Happy Chanukah . It may be Thanksgiving here in the States but I wish all of our Jewish Members a happy Chanukah , and if you celebrate Thanksgiving a happy one at that as well.
Chanukah is fine example of the common theme among so many Jewish holidays:
On that note, I'll be making a batch of chicken soup with mazto balls tomorrow. I'd say it was just like my grandmother made, but she was actually a pretty lousy cook. My mazto balls don't sink to the bottom of the pot like doughy little billiard balls.
- They tried to kill us.
- We won.
- Let's eat!
Nick
The key to matzo balls is to add shcmaltz. For the rest of the world, that's rendered chicken fat.
Roll 'em golf ball size?
I see I don't have to tell you anything about them.
Perhaps not, but we're helping educate a lot of other members who've had to suffer a lifetime of lesser matzo balls.
Nick
To hell with it, Im just going to say whats really on my mind, I am so jealous, and so hungry! Do you have any idea how hard, as a gentile, it is to get good (I mean really good) chicken soup with matzo balls?
Well, you're in Madison so you're not that far away. If you ever find yourself in Chicago, I'll buy you a bowl of great chicken soup and matzo balls. Might not be as good as Ouch can get in Jersey, but it's pretty good here.

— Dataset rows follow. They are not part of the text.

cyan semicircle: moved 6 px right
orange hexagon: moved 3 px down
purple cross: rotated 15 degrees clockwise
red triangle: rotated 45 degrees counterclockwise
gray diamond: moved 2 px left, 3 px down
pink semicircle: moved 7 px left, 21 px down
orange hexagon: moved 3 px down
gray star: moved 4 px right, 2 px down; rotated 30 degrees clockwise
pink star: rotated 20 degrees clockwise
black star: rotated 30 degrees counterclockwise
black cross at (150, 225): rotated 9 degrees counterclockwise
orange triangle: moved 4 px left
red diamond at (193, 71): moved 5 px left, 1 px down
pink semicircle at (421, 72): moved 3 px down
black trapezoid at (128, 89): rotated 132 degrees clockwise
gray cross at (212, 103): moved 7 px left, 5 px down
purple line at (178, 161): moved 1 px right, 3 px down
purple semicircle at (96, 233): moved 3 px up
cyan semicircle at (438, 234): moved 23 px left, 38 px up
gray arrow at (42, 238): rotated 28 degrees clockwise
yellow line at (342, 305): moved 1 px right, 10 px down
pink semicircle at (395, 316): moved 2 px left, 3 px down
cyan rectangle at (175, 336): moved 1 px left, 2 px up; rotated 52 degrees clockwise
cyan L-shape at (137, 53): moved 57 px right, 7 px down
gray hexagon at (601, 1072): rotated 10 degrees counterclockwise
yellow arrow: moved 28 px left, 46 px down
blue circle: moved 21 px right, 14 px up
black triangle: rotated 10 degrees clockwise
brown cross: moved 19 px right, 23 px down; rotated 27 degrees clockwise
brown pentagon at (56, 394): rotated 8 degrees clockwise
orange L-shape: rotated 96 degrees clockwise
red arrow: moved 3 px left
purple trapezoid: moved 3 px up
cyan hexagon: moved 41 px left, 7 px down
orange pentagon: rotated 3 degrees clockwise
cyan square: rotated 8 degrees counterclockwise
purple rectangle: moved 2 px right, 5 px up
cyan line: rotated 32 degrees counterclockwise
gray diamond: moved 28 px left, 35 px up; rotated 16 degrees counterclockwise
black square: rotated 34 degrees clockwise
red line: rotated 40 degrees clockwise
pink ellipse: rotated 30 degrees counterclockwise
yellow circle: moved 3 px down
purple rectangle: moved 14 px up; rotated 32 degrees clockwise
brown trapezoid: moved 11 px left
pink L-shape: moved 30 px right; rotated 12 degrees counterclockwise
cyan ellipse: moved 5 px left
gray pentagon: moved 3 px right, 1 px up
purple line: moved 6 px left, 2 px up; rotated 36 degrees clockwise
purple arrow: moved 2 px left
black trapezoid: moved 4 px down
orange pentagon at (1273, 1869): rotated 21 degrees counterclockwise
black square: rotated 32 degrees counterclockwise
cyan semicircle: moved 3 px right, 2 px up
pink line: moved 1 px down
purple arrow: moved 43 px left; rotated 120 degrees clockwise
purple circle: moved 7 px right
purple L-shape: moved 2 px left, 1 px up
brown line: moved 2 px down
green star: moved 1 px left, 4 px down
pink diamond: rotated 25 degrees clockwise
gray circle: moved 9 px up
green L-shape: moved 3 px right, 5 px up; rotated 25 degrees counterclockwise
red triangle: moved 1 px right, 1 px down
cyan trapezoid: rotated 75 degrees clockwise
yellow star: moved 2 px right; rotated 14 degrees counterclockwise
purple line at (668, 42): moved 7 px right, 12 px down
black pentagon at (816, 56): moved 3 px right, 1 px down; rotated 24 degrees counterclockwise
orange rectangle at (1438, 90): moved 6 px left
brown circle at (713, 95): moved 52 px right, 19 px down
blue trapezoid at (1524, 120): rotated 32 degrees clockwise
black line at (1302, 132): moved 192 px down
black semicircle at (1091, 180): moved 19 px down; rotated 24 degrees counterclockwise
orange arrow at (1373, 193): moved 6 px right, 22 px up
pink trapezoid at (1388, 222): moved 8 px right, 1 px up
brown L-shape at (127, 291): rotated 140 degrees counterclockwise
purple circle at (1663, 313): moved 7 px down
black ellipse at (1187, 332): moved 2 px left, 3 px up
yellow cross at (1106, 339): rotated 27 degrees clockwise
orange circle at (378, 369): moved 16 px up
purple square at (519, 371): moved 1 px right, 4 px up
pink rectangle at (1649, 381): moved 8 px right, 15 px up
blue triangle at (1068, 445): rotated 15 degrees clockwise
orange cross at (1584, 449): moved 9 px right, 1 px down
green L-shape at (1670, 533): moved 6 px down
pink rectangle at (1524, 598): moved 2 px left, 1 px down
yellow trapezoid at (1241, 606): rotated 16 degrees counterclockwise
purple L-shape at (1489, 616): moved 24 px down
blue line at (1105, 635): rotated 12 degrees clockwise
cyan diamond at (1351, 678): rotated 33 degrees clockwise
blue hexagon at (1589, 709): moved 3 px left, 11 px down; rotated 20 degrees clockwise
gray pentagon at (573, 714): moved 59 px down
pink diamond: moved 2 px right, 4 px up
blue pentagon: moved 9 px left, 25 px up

Ouch can probably get real bagels, though. What we have here is just round bread with a hole in the middle. They bear no resemblance to real bagels.
Nick
Don't feel bad, you can't even get a good version here in NYC, and you'll recall what Jessie Jackson called the town some thirty years ago.
Great soup is made, not bought.
Well, you're in Madison so you're not that far away. If you ever find yourself in Chicago, I'll buy you a bowl of great chicken soup and matzo balls. Might not be as good as Ouch can get in Jersey, but it's pretty good here.
Ouch can probably get real bagels, though. What we have here is just round bread with a hole in the middle. They bear no resemblance to real bagels.
Nick
Regnad Kcin is correct: I can get great bagels where I work. It's the best possible under-a-buck breakfast. In fact, if a bum asks you for a handout, you should give him a bagel.